Paying attention to people's development has become the primary goal of the new curriculum standards. "Standard" points out: "Evaluation should not only pay attention to the results of students' learning, but also pay attention to their learning process ... pay attention to students' emotions and attitudes in mathematics activities, help students know themselves and build confidence. "This is the purpose of the new curriculum to encourage evaluation. Let students develop in activities is the foothold of all classroom activities, and it is also the yardstick to evaluate the effectiveness of student activities. Therefore, we should pay attention to the timeliness of guidance and evaluation, and guide students to summarize and reflect on the experience, understanding and gains in the process of activities; Guide students to learn to respect and share the achievements of others, and pay attention to using multiple evaluation methods to guide students to evaluate themselves, each other and others. For example, some teachers use encouraging language or admiring eyes and gestures to affirm students' activities, and some teachers skillfully guide students to comment on their own and others' activities in class ... all these make students gain positive and successful experiences. Through evaluation and encouragement, more students can gain self-confidence, develop skills, gain knowledge and experience in activities, and implement "learning in activities and developing in activities"
Edison said, "I have never made an accidental invention. All my inventions are the result of careful consideration and rigorous experiments. " Practice is the foundation of innovation, and the thinking of primary school students is in the transition stage from concrete thinking in images to abstract thinking. Hands-on practice is one of the important ways for students to learn mathematics. In teaching, students should establish concepts in familiar living environment, understand concepts in meaningful practical activities and deepen concepts in comprehensive application exercises. To advocate hands-on learning methods, we should emphasize students' active learning and give them enough time to operate and think around the set themes. Teachers can turn demonstration teaching materials into inquiry materials, closed questions into open questions, and final conclusions into process research, strive to design hands-on activities for students reasonably, grasp the opportunity of students' hands-on operation, create situations to attract students to practice, and choose appropriate operation methods.

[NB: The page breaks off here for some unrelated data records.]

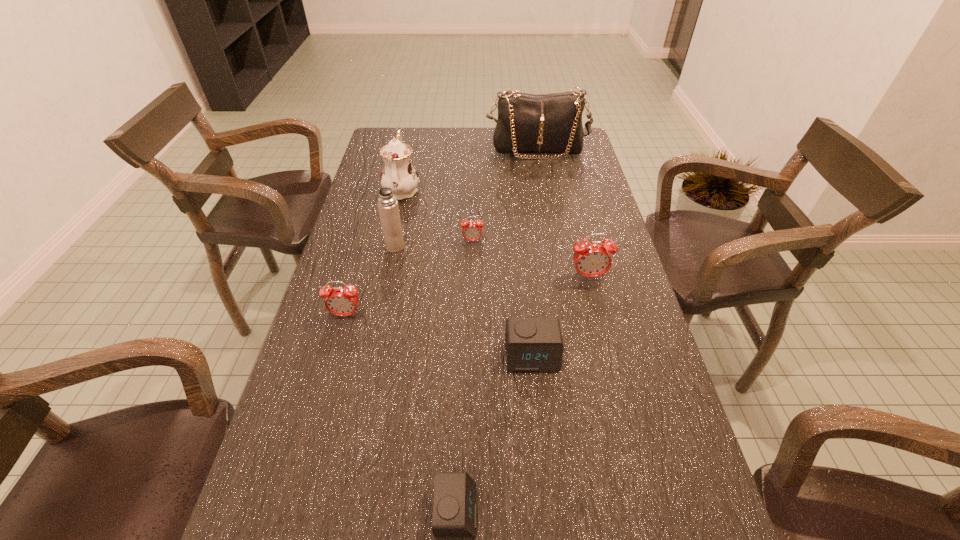 The width and height of the screenshot is (960, 540). Find the location of `free space between the seventh farthest object and the fifth shortest object`. free space between the seventh farthest object and the fifth shortest object is located at coordinates (561, 316).

Identify the location of vacant area that lies between the farthest red alarm clock and the fourth farthest alarm clock. (502, 298).

Where is `vacant space in between the nearer black alarm clock and the farthest red alarm clock`? vacant space in between the nearer black alarm clock and the farthest red alarm clock is located at coordinates (465, 376).

Locate an element on the screen. This screenshot has height=540, width=960. object that is the sixth closest to the nearer black alarm clock is located at coordinates (398, 174).

You are a GUI agent. You are given a task and a screenshot of the screen. Output one action in this format:
    pyautogui.click(x=<x>, y=<y>)
    Task: Click on the object that is the fourth closest one to the right black alarm clock
    The image size is (960, 540).
    Given the screenshot: What is the action you would take?
    pyautogui.click(x=339, y=301)

Locate an element on the screen. alarm clock that is the second closest to the seventh nearest object is located at coordinates (339, 301).

Where is `alarm clock that stands as the third closest to the farthest alarm clock`? Image resolution: width=960 pixels, height=540 pixels. alarm clock that stands as the third closest to the farthest alarm clock is located at coordinates [532, 344].

Where is `red alarm clock that can be found as the third closest to the farthest object`? This screenshot has width=960, height=540. red alarm clock that can be found as the third closest to the farthest object is located at coordinates (339, 301).

What are the coordinates of `red alarm clock that is the closest to the farthest red alarm clock` in the screenshot? It's located at (593, 259).

This screenshot has height=540, width=960. What are the coordinates of `free space in the image that satisfies the following two spatial constraints: 1. at the front of the tallest object with chain and zipper; 2. on the front-facing side of the shortest alarm clock` in the screenshot? It's located at (601, 510). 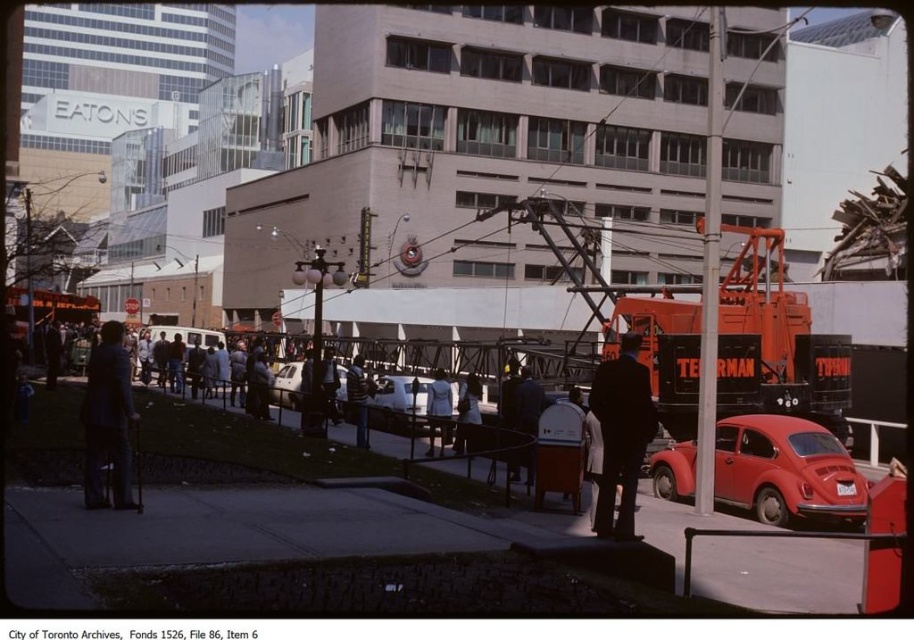 Question: Which point is farther to the camera?

Choices:
 (A) (434, 410)
 (B) (624, 451)
 (C) (115, 422)
 (D) (660, 461)

Answer: (A)

Question: Which object is the farthest from the matte red volkswagen beetle at lower right?

Choices:
 (A) light blue fabric coat at center
 (B) white cotton shirt at center
 (C) shiny silver car at center

Answer: (C)

Question: Does matte red volkswagen beetle at lower right appear on the left side of dark suit at center?

Choices:
 (A) yes
 (B) no

Answer: (B)

Question: Which object is farther from the camera taking this photo?

Choices:
 (A) dark blue suit at center
 (B) white cotton shirt at center

Answer: (B)

Question: Does white cotton shirt at center have a larger size compared to shiny silver car at center?

Choices:
 (A) no
 (B) yes

Answer: (B)

Question: Is dark blue suit at center below shiny silver car at center?

Choices:
 (A) yes
 (B) no

Answer: (B) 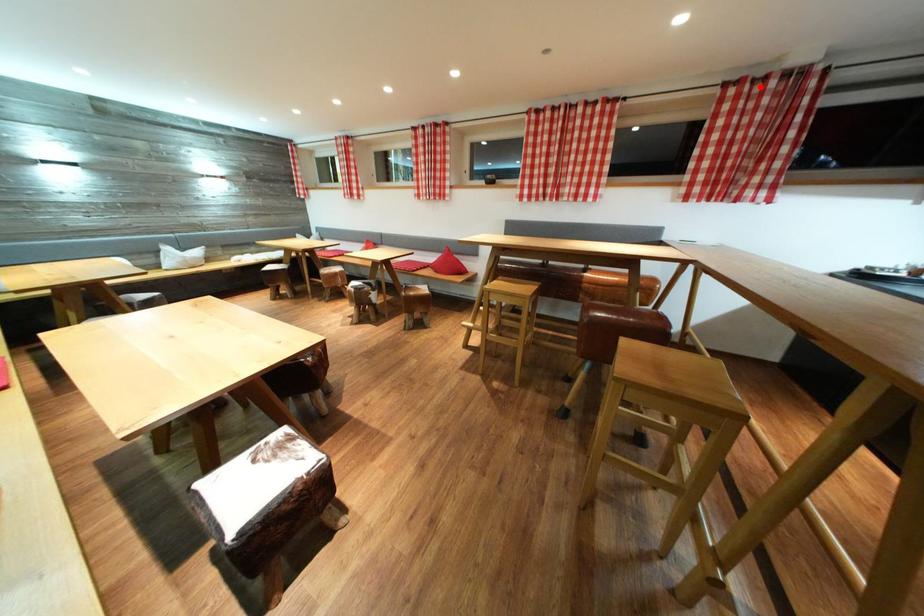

Cultivate students' hands-on practice habits in an orderly manner, correctly guide students to gain hands-on experience, improve the utilization rate of results after homework, pay attention to evaluation and encouragement, pay attention to the development of students' hands-on practice ability, create hands-on practice atmosphere, provide hands-on practice opportunities, cultivate hands-on practice habits, cultivate hands-on practice ability, and let students develop in activities, thus ensuring the effectiveness of hands-on practice. Therefore, only in this way can our teachers improve the effectiveness of hands-on practice in classroom teaching activities under the background of the new curriculum, and also maximize the effect of classroom teaching.